ViCLIP-OT: The First Foundation Vision-Language Model for Vietnamese Image-Text Retrieval with Optimal Transport
This work provides a significant improvement for Vietnamese image-text retrieval, an under-resourced language, by developing a specialized foundation vision-language model.
This paper addresses the suboptimality of existing vision-language models for low-resource languages by introducing ViCLIP-OT, a foundation model for Vietnamese image-text retrieval. It achieves an average Recall@K of 67.34% on UIT-OpenViIC, outperforming CLIP by 5.75 percentage points, and surpasses CLIP by 11.72 percentage points in zero-shot evaluation on Crossmodal-3600.
Image-text retrieval has become a fundamental component in intelligent multimedia systems; however, most existing vision-language models are optimized for highresource languages and remain suboptimal for low-resource settings such as Vietnamese.
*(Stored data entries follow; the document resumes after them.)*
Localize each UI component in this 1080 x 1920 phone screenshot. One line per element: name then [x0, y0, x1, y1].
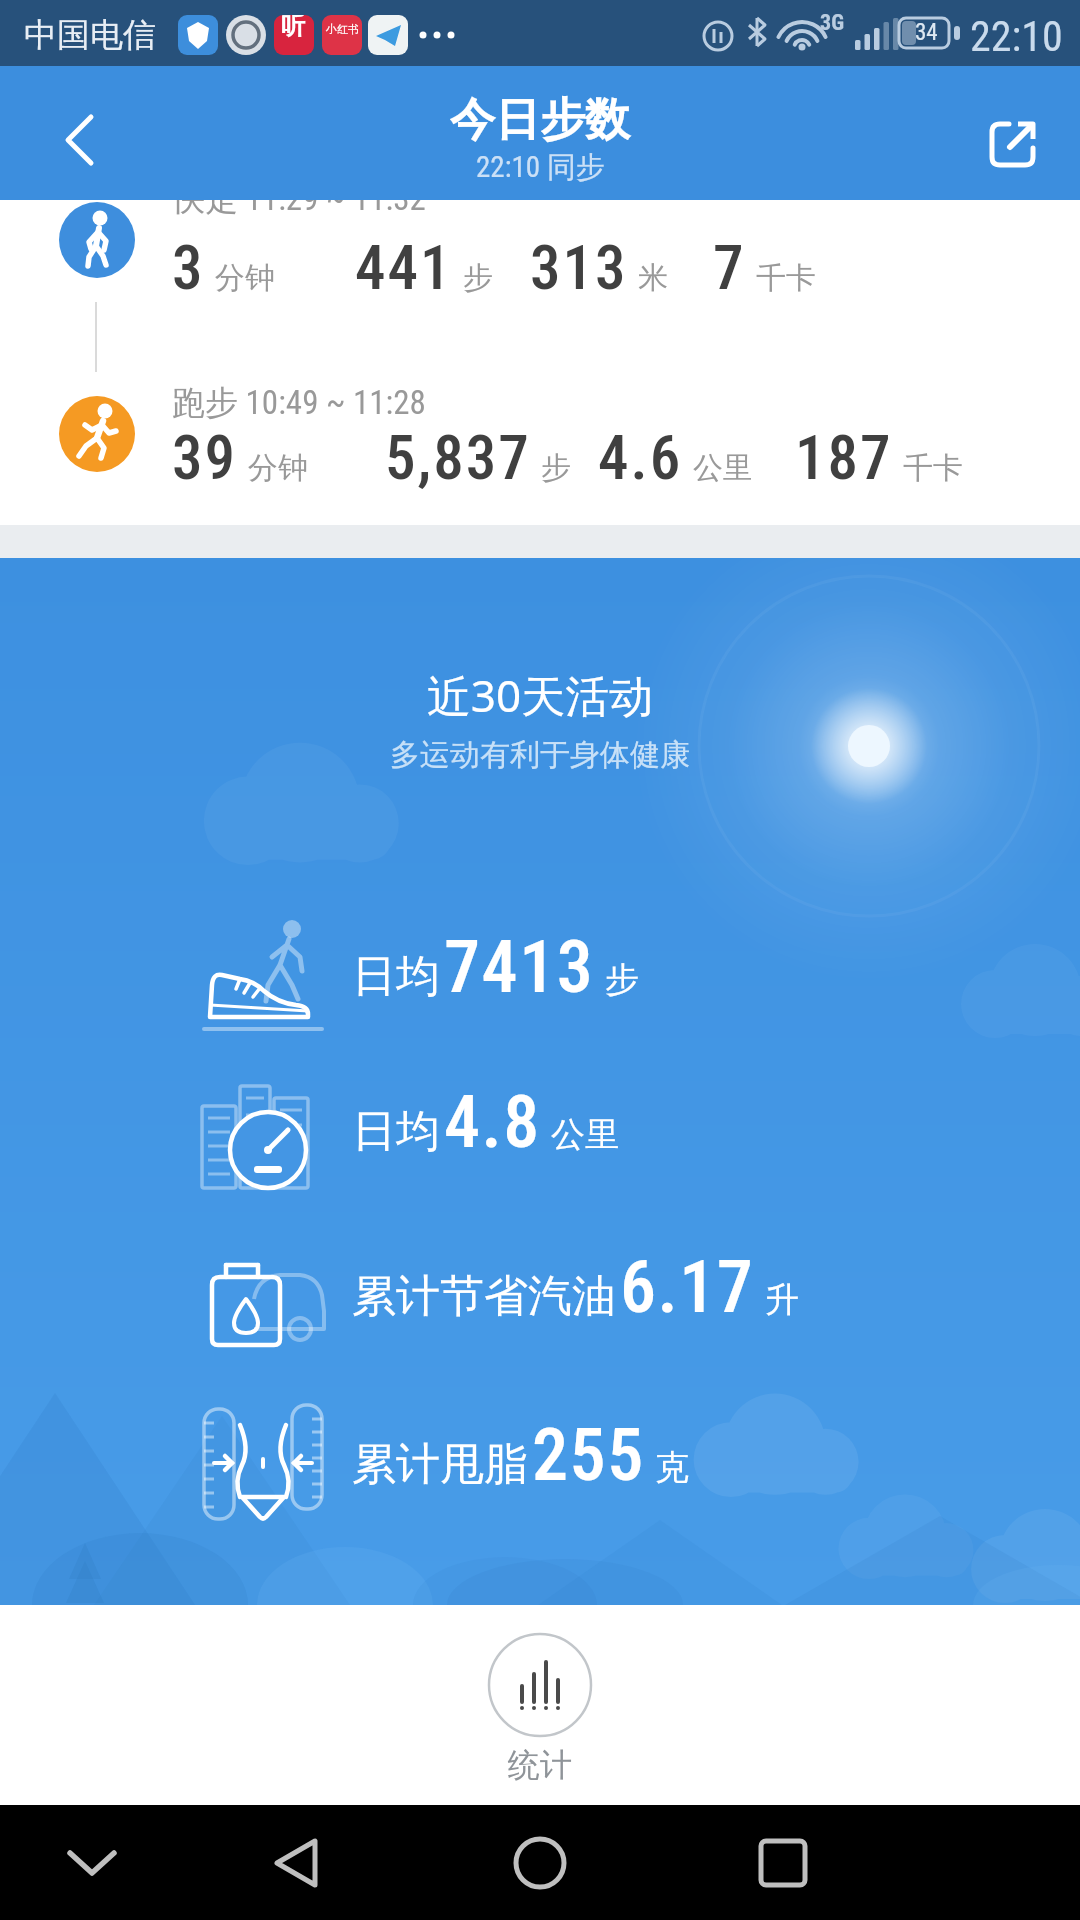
staticText: 步 [541, 449, 571, 487]
staticText: 升 [765, 1278, 799, 1321]
staticText: 近30天活动 [0, 665, 1080, 725]
button[interactable]: 日均 [0, 913, 1080, 1047]
staticText: 分钟 [248, 449, 308, 487]
staticText: 千卡 [903, 449, 963, 487]
staticText: 3 [172, 232, 205, 303]
staticText: 克 [655, 1446, 689, 1489]
staticText: 公里 [551, 1113, 619, 1156]
staticText: 3G [820, 10, 845, 36]
staticText: 分钟 [215, 259, 275, 297]
button[interactable]: 统计 [488, 1605, 592, 1785]
staticText: 22:10 [970, 12, 1063, 61]
staticText: 统计 [508, 1745, 572, 1785]
staticText: 小红书 [326, 22, 359, 36]
button[interactable] [247, 1833, 347, 1893]
button[interactable] [59, 396, 135, 472]
staticText: 7413 [444, 925, 595, 1009]
staticText: 313 [530, 232, 628, 303]
staticText: 米 [638, 259, 668, 297]
staticText: 日均 [352, 1104, 440, 1159]
staticText: 快走 11:29 ~ 11:32 [172, 200, 426, 220]
staticText: 34 [915, 19, 938, 46]
staticText: 6.17 [620, 1245, 755, 1329]
button[interactable] [40, 113, 120, 173]
button[interactable]: 累计节省汽油 [0, 1233, 1080, 1367]
staticText: 累计甩脂 [352, 1437, 528, 1492]
staticText: 跑步 10:49 ~ 11:28 [172, 382, 426, 424]
button[interactable]: 累计甩脂 [0, 1401, 1080, 1535]
staticText: 7 [713, 232, 746, 303]
button[interactable] [490, 1833, 590, 1893]
staticText: 中国电信 [24, 14, 156, 56]
staticText: 187 [795, 422, 893, 493]
button[interactable] [975, 107, 1051, 183]
staticText: 441 [355, 232, 453, 303]
button[interactable] [59, 202, 135, 278]
button[interactable] [733, 1833, 833, 1893]
staticText: 4.6 [598, 422, 683, 493]
button[interactable]: 日均 [0, 1068, 1080, 1202]
staticText: 千卡 [756, 259, 816, 297]
staticText: 步 [605, 958, 639, 1001]
button[interactable] [42, 1833, 142, 1893]
staticText: 累计节省汽油 [352, 1269, 616, 1324]
staticText: 步 [463, 259, 493, 297]
staticText: 多运动有利于身体健康 [0, 736, 1080, 774]
staticText: 5,837 [385, 422, 531, 493]
staticText: 听 [281, 15, 305, 41]
staticText: 今日步数 [450, 92, 630, 149]
staticText: 22:10 同步 [476, 149, 605, 186]
staticText: 公里 [693, 449, 753, 487]
staticText: 4.8 [444, 1080, 541, 1164]
staticText: 255 [532, 1413, 645, 1497]
staticText: 39 [172, 422, 238, 493]
staticText: 日均 [352, 949, 440, 1004]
This work introduces ViCLIP-OT, a foundation vision-language model specifically designed for Vietnamese image-text retrieval. The proposed framework integrates CLIP-style contrastive learning with a Similarity-Graph Regularized Optimal Transport (SIGROT) loss to enhance global cross-modal consistency and mitigate modality gap issues. Extensive experiments on three Vietnamese benchmarks (UITOpenViIC, KTVIC, and Crossmodal-3600) demonstrate that ViCLIP-OT consistently outperforms CLIP and SigLIP baselines in both in-domain and zero-shot settings. On UIT-OpenViIC, the model achieves an average Recall@K of 67.34%, improving upon CLIP by 5.75 percentage points. In zero-shot evaluation on Crossmodal-3600, ViCLIPOT surpasses CLIP by 11.72 percentage points. Embedding-space analysis further confirms improved alignment and reduced modality gap. The results indicate that integrating SIGROT provides an effective and scalable strategy for cross-modal retrieval in low-resource languages, offering practical implications for intelligent multimedia retrieval systems in Vietnamese and other underrepresented linguistic contexts.